Task prompt
Please find every line in the records below that contains the word "Order", and copy it.

▬▬▬▬▬▬▬▬▬▬

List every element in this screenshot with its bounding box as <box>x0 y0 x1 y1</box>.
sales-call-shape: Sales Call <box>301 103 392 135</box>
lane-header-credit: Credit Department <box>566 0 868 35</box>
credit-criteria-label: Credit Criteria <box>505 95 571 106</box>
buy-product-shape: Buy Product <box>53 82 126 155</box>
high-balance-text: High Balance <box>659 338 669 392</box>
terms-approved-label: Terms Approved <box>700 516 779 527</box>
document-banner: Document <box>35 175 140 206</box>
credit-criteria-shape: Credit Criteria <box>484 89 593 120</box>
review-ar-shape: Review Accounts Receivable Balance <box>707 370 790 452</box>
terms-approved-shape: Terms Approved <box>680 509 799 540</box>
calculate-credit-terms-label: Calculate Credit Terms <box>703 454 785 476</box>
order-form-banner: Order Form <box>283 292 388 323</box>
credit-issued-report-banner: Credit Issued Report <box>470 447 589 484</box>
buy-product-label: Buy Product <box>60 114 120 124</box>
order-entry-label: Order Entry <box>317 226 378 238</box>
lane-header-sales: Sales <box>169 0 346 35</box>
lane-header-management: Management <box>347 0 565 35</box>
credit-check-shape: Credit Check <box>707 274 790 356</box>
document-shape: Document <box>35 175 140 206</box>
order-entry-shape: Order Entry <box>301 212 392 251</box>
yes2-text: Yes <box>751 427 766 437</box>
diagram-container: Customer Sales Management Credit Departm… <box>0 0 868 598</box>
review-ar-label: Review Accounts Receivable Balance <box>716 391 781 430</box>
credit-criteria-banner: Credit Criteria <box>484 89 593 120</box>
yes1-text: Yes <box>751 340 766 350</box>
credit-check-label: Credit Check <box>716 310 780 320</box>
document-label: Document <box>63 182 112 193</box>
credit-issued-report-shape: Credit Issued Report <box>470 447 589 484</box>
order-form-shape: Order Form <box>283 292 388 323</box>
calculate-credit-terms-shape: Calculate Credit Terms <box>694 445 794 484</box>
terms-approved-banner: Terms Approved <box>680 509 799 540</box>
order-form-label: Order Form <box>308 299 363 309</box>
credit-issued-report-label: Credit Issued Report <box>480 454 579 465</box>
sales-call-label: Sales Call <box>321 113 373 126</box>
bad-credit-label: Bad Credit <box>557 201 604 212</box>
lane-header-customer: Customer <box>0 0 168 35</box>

▬▬▬▬▬▬▬▬▬▬

Answer space
order-form-banner: Order Form <box>283 292 388 323</box>
order-entry-label: Order Entry <box>317 226 378 238</box>
order-entry-shape: Order Entry <box>301 212 392 251</box>
order-form-shape: Order Form <box>283 292 388 323</box>
order-form-label: Order Form <box>308 299 363 309</box>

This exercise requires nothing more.